Synthetic
GDPR Compliance
Data Handling
Synthetic says it runs models in private, secure datacenters, but it does not publish any EU region or EU-only processing option in its primary documentation. Its status pages distinguish between Synthetic-hosted models and proxied models; proxied models are served by third-party inference providers, so inference can leave Synthetic's own infrastructure.
For API data, Synthetic says it may store API inputs and outputs for up to 14 days for debugging, otherwise it does not store API prompts or completions without explicit consent, and it may log metadata such as request ID, inference cost, or sampling parameters. For UI or other usage, it retains personal information for as long as you use the services, as required by law, or as otherwise communicated.
The homepage states Synthetic never trains on customer data and never stores API prompts or completions. The privacy policy adds that API inputs/outputs may be stored for up to 14 days for debugging and that prompts/completions are otherwise not stored without explicit consent.

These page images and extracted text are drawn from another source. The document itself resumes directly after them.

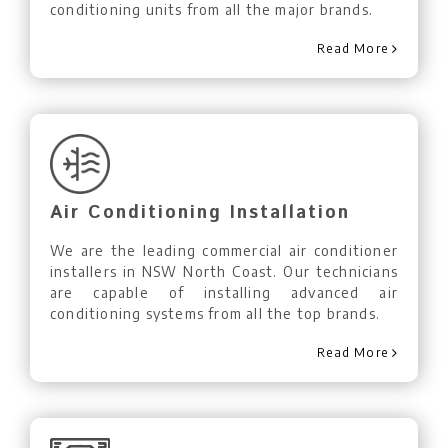
conditioning units from all the major brands.
Read More
Air Conditioning Installation
We are the leading commercial air conditioner
installers in NSW North Coast. Our technicians
are capable of installing advanced air
conditioning systems from all the top brands.
Read More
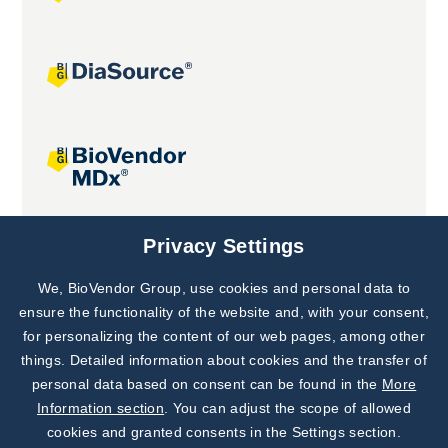
Joint projects
Privacy Settings
We, BioVendor Group, use cookies and personal data to
Subscribe to
Our Newsletter!
ensure the functionality of the website and, with your consent,
for personalizing the content of our web pages, among other
Discover News from
BioVendor R&D
things. Detailed information about cookies and the transfer of
personal data based on consent can be found in the
More
Subscribe Now
Information section
. You can adjust the scope of allowed
cookies and granted consents in the Settings section.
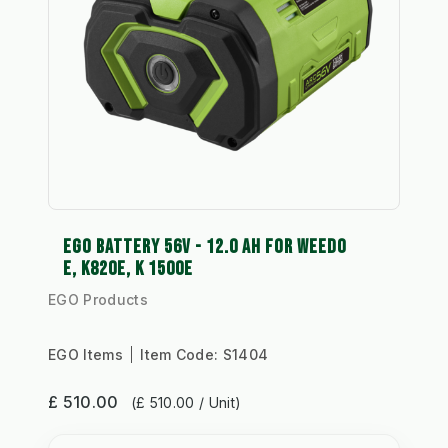
EGO BATTERY 56V - 12.0 AH FOR WEEDO
E, K820E, K 1500E
EGO Products
EGO Items
Item Code:
S1404
£ 510.00
(£ 510.00 / Unit)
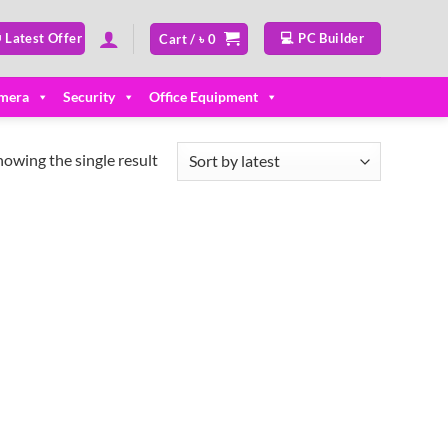
 Latest Offer
💻 PC Builder
Cart /
৳
0
mera
Security
Office Equipment
howing the single result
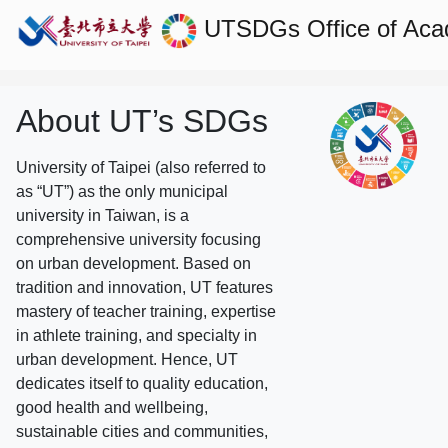
UTSDGs
Office of Aca
About UT’s SDGs
University of Taipei (also referred to
as “UT”) as the only municipal
university in Taiwan, is a
comprehensive university focusing
on urban development. Based on
tradition and innovation, UT features
mastery of teacher training, expertise
in athlete training, and specialty in
urban development. Hence, UT
dedicates itself to quality education,
good health and wellbeing,
sustainable cities and communities,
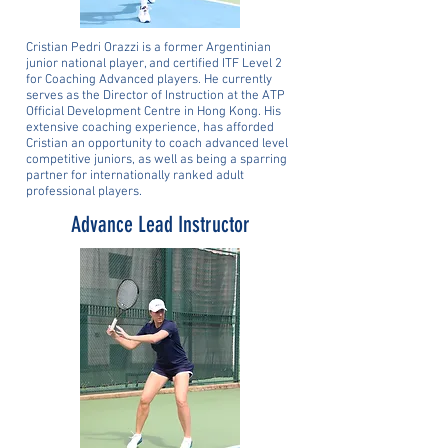
Cristian Pedri Orazzi is a former Argentinian
junior national player, and certified ITF Level 2
for Coaching Advanced players. He currently
serves as the Director of Instruction at the ATP
Official Development Centre in Hong Kong. His
extensive coaching experience, has afforded
Cristian an opportunity to coach advanced level
competitive juniors, as well as being a sparring
partner for internationally ranked adult
professional players.
Advance Lead Instructor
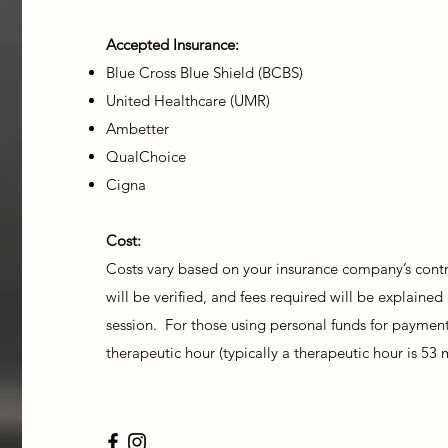
Accepted Insurance:
Blue Cross Blue Shield (BCBS)
United Healthcare (UMR)
Ambetter
QualChoice
Cigna
Cost:
Costs vary based on your insurance company’s contra
will be verified, and fees required will be explained 
session. For those using personal funds for payment
therapeutic hour (typically a therapeutic hour is 53 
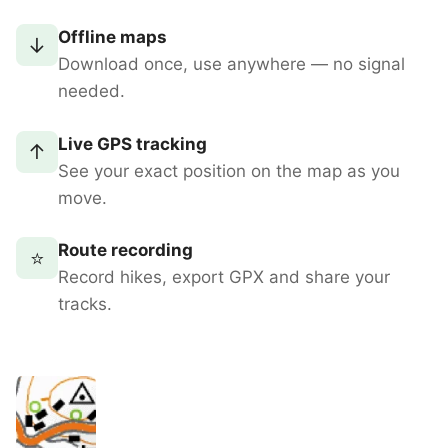
Offline maps
↓
Download once, use anywhere — no signal
needed.
Live GPS tracking
↑
See your exact position on the map as you
move.
Route recording
⭐
Record hikes, export GPX and share your
tracks.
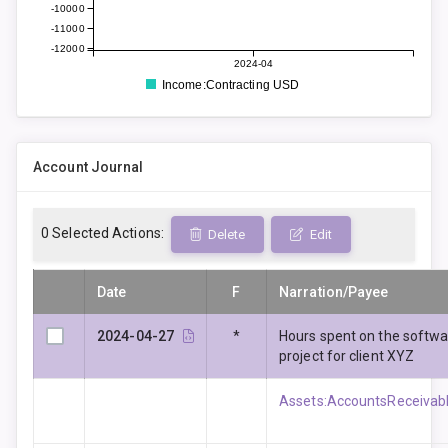
-10000
-11000
-12000
2024-04
Income:Contracting USD
Account Journal
0
Selected Actions:
Delete
Edit
Date
F
Narration/Payee
2024-04-27
*
Hours spent on the softw
project for client XYZ
Assets:AccountsReceivabl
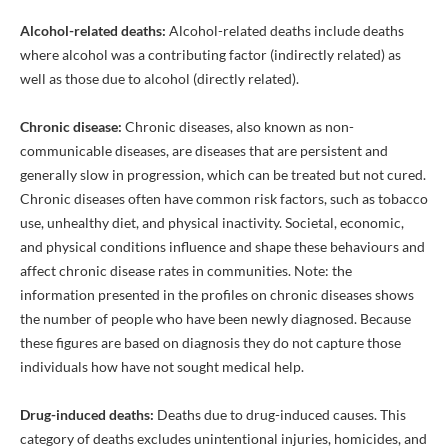
Alcohol-related deaths:
Alcohol-related deaths include deaths
where alcohol was a contributing factor (indirectly related) as
well as those due to alcohol (directly related).
Chronic disease:
Chronic diseases, also known as non-
communicable diseases, are diseases that are persistent and
generally slow in progression, which can be treated but not cured.
Chronic diseases often have common risk factors, such as tobacco
use, unhealthy diet, and physical inactivity. Societal, economic,
and physical conditions influence and shape these behaviours and
affect chronic disease rates in communities. Note: the
information presented in the profiles on chronic diseases shows
the number of people who have been newly diagnosed. Because
these figures are based on diagnosis they do not capture those
individuals how have not sought medical help.
Drug-induced deaths:
Deaths due to drug-induced causes. This
category of deaths excludes unintentional injuries, homicides, and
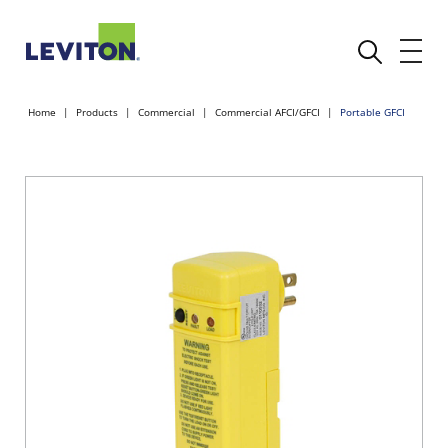
Home
Products
Commercial
Commercial AFCI/GFCI
Portable GFCI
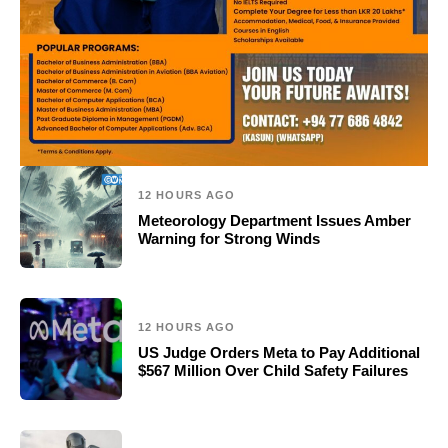
12 HOURS AGO
Meteorology Department Issues Amber
Warning for Strong Winds
12 HOURS AGO
US Judge Orders Meta to Pay Additional
$567 Million Over Child Safety Failures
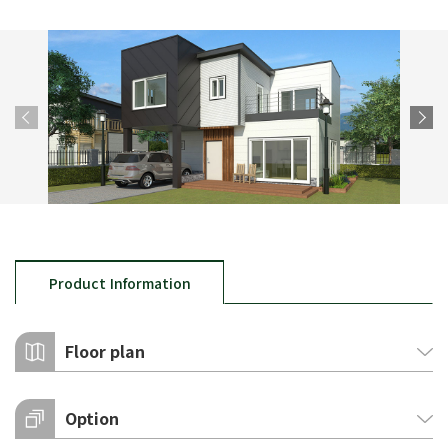
Product Information
Floor plan
Option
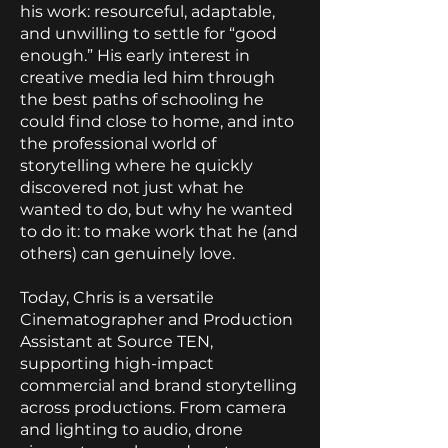
his work: resourceful, adaptable,
and unwilling to settle for “good
enough.” His early interest in
creative media led him through
the best paths of schooling he
could find close to home, and into
the professional world of
storytelling where he quickly
discovered not just what he
wanted to do, but why he wanted
to do it: to make work that he (and
others) can genuinely love.
Today, Chris is a versatile
Cinematographer and Production
Assistant at Source TEN,
supporting high-impact
commercial and brand storytelling
across productions. From camera
and lighting to audio, drone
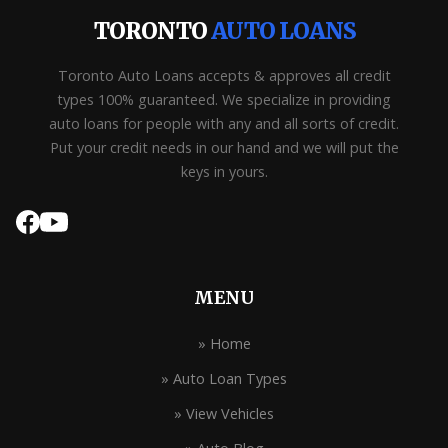
TORONTO
AUTO LOANS
Toronto Auto Loans accepts & approves all credit
types 100% guaranteed. We specialize in providing
auto loans for people with any and all sorts of credit.
Put your credit needs in our hand and we will put the
keys in yours.
MENU
» Home
» Auto Loan Types
» View Vehicles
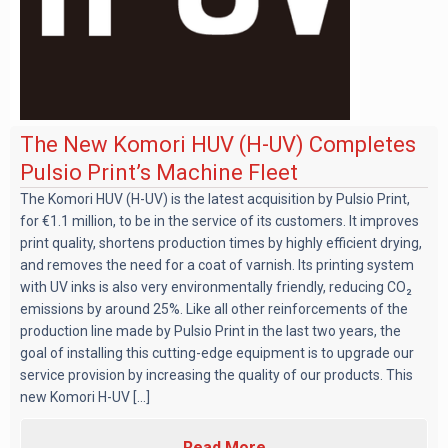
The New Komori HUV (H-UV) Completes
Pulsio Print’s Machine Fleet
The Komori HUV (H-UV) is the latest acquisition by Pulsio Print,
for €1.1 million, to be in the service of its customers. It improves
print quality, shortens production times by highly efficient drying,
and removes the need for a coat of varnish. Its printing system
with UV inks is also very environmentally friendly, reducing CO₂
emissions by around 25%. Like all other reinforcements of the
production line made by Pulsio Print in the last two years, the
goal of installing this cutting-edge equipment is to upgrade our
service provision by increasing the quality of our products. This
new Komori H-UV [...]
Read More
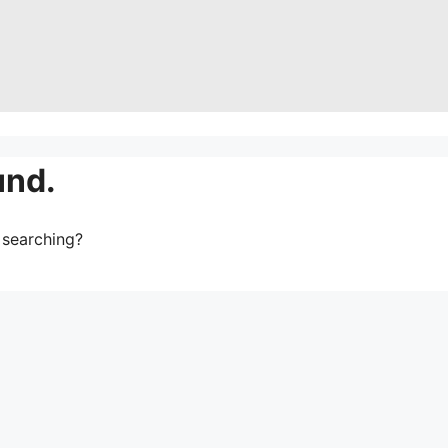
und.
y searching?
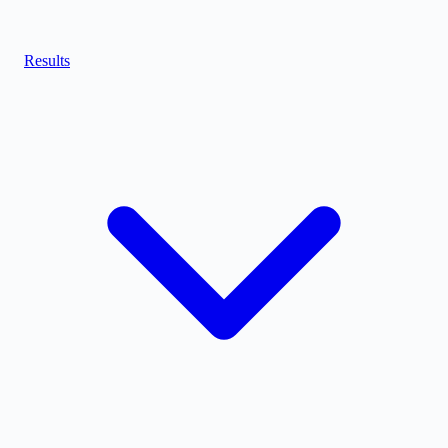
Results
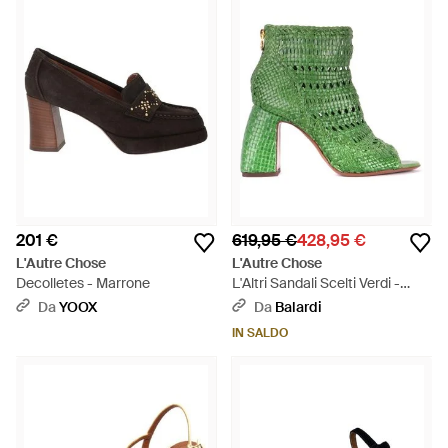
201 €
619,95 €
428,95 €
L'Autre Chose
L'Autre Chose
Decolletes - Marrone
L'Altri Sandali Scelti Verdi -
Verde
Da
YOOX
Da
Balardi
IN SALDO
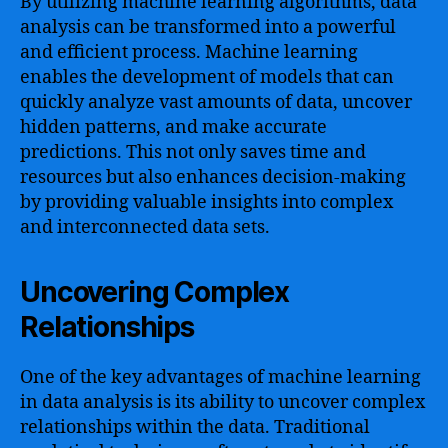
By utilizing machine learning algorithms, data
analysis can be transformed into a powerful
and efficient process. Machine learning
enables the development of models that can
quickly analyze vast amounts of data, uncover
hidden patterns, and make accurate
predictions. This not only saves time and
resources but also enhances decision-making
by providing valuable insights into complex
and interconnected data sets.
Uncovering Complex
Relationships
One of the key advantages of machine learning
in data analysis is its ability to uncover complex
relationships within the data. Traditional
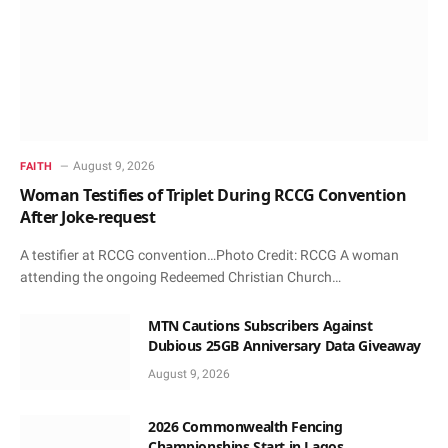
August 9, 2026
FAITH
Woman Testifies of Triplet During RCCG Convention
After Joke-request
A testifier at RCCG convention…Photo Credit: RCCG A woman
attending the ongoing Redeemed Christian Church…
MTN Cautions Subscribers Against
Dubious 25GB Anniversary Data Giveaway
August 9, 2026
2026 Commonwealth Fencing
Championships Start in Lagos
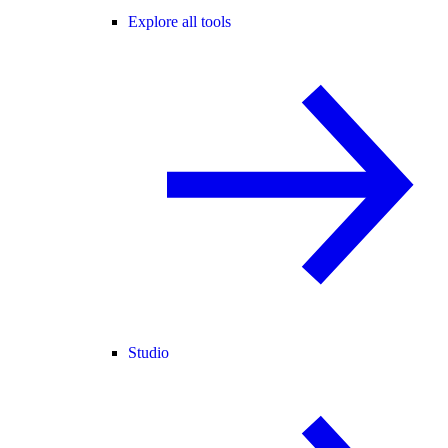
Explore all tools
Studio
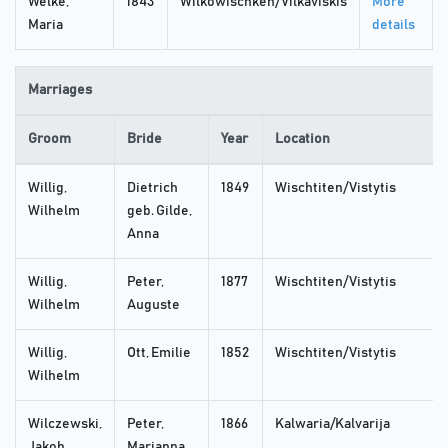
Welke,
1843
Wilkowischken/Vilkaviskis
More
Maria
details
Marriages
Groom
Bride
Year
Location
Willig,
Dietrich
1849
Wischtiten/Vistytis
Wilhelm
geb. Gilde,
Anna
Willig,
Peter,
1877
Wischtiten/Vistytis
Wilhelm
Auguste
Willig,
Ott, Emilie
1852
Wischtiten/Vistytis
Wilhelm
Wilczewski,
Peter,
1866
Kalwaria/Kalvarija
Jakob
Marianna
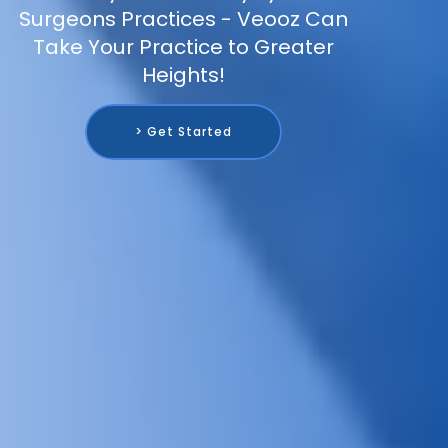
Surgeons Practices - Veooz Can
Take Your Practice to Greater
Heights!
> Get Started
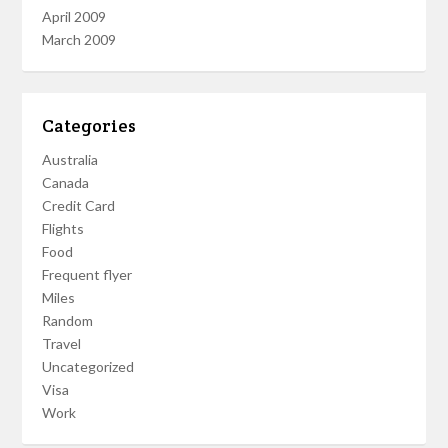
April 2009
March 2009
Categories
Australia
Canada
Credit Card
Flights
Food
Frequent flyer
Miles
Random
Travel
Uncategorized
Visa
Work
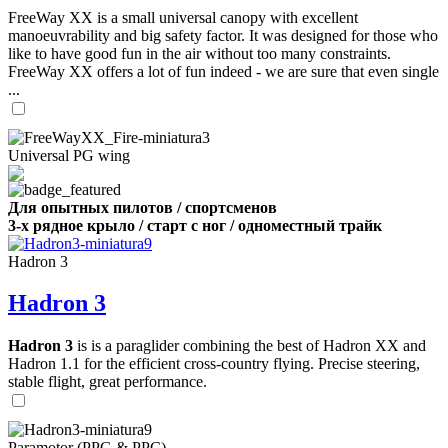
FreeWay XX is a small universal canopy with excellent
manoeuvrability and big safety factor. It was designed for those who
like to have good fun in the air without too many constraints.
FreeWay XX offers a lot of fun indeed - we are sure that even single
...
Universal PG wing
Для опытных пилотов / спортсменов
3-х рядное крыло / старт с ног / одноместный трайк
Hadron 3
Hadron 3
Hadron 3
is is a paraglider combining the best of Hadron XX and
Hadron 1.1 for the efficient cross-country flying. Precise steering,
stable flight, great performance.
Paramotor (PPG & PPC)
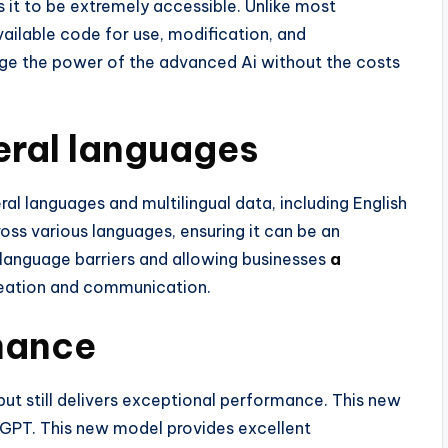
it to be extremely accessible. Unlike most
vailable code for use, modification, and
rage the power of the advanced Ai without the costs
veral languages
al languages and multilingual data, including English
ss various languages, ensuring it can be an
g language barriers and allowing businesses
a
eation and communication.
mance
t still delivers exceptional performance. This new
atGPT. This new model provides excellent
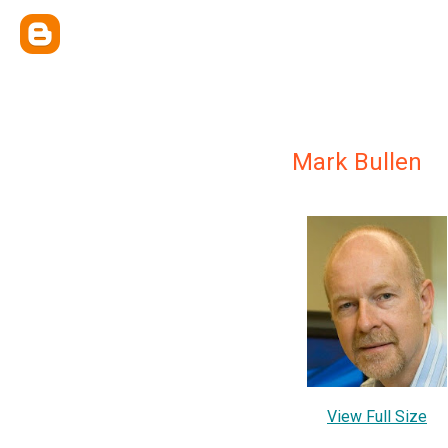
Mark Bullen
View Full Size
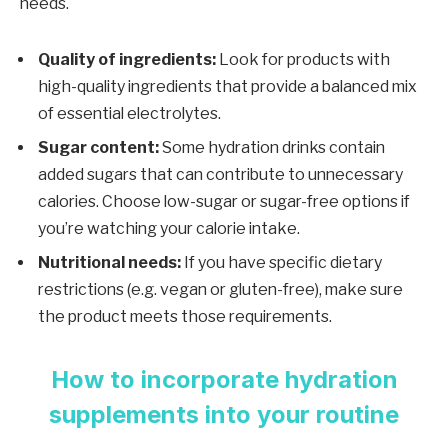
needs.
Quality of ingredients:
Look for products with
high-quality ingredients that provide a balanced mix
of essential electrolytes.
Sugar content:
Some hydration drinks contain
added sugars that can contribute to unnecessary
calories. Choose low-sugar or sugar-free options if
you’re watching your calorie intake.
Nutritional needs:
If you have specific dietary
restrictions (e.g. vegan or gluten-free), make sure
the product meets those requirements.
How to incorporate hydration
supplements into your routine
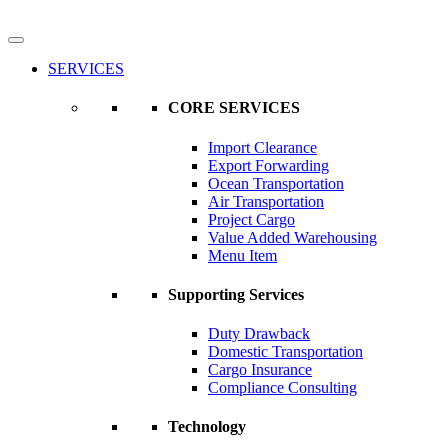
SERVICES
CORE SERVICES
Import Clearance
Export Forwarding
Ocean Transportation
Air Transportation
Project Cargo
Value Added Warehousing
Menu Item
Supporting Services
Duty Drawback
Domestic Transportation
Cargo Insurance
Compliance Consulting
Technology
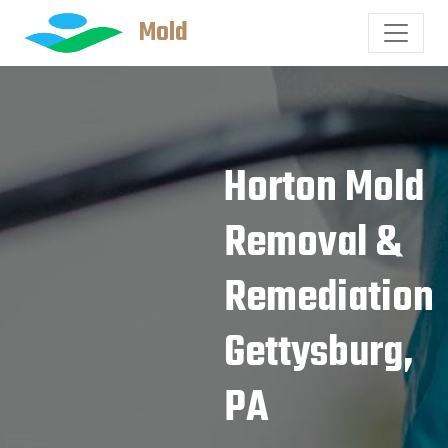
Mold
Horton Mold
Removal &
Remediation
Gettysburg,
PA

Certifications & EU AI Act
No certifications disclosed.
Verification
- https://synthetic.new/ ↗
- https://synthetic.new/policies/privacy/2024-12-19 ↗
- https://synthetic.new/policies/terms-of-service ↗
- https://dev.synthetic.new/docs/api/overview ↗
- https://synthetic.new/pricing ↗
- https://status.synthetic.new/ ↗
- https://status-proxied.synthetic.new/ ↗
- https://synthetic.new/blog/subscriptions ↗
- https://synthetic.new/blog/billing-launch ↗
Synthetic publishes a privacy policy and states that it never trains on customer data; for API use it says prompts/completions may be retained for up to 14 days for debugging. No public DPA/AVV, SCC statement, sub-processor list, certifications, or EU-only residency commitment was found in primary sources. Because some models are explicitly proxied via third-party inference providers, EU-only inference cannot be confirmed and inference can leave Synthetic-hosted infrastructure.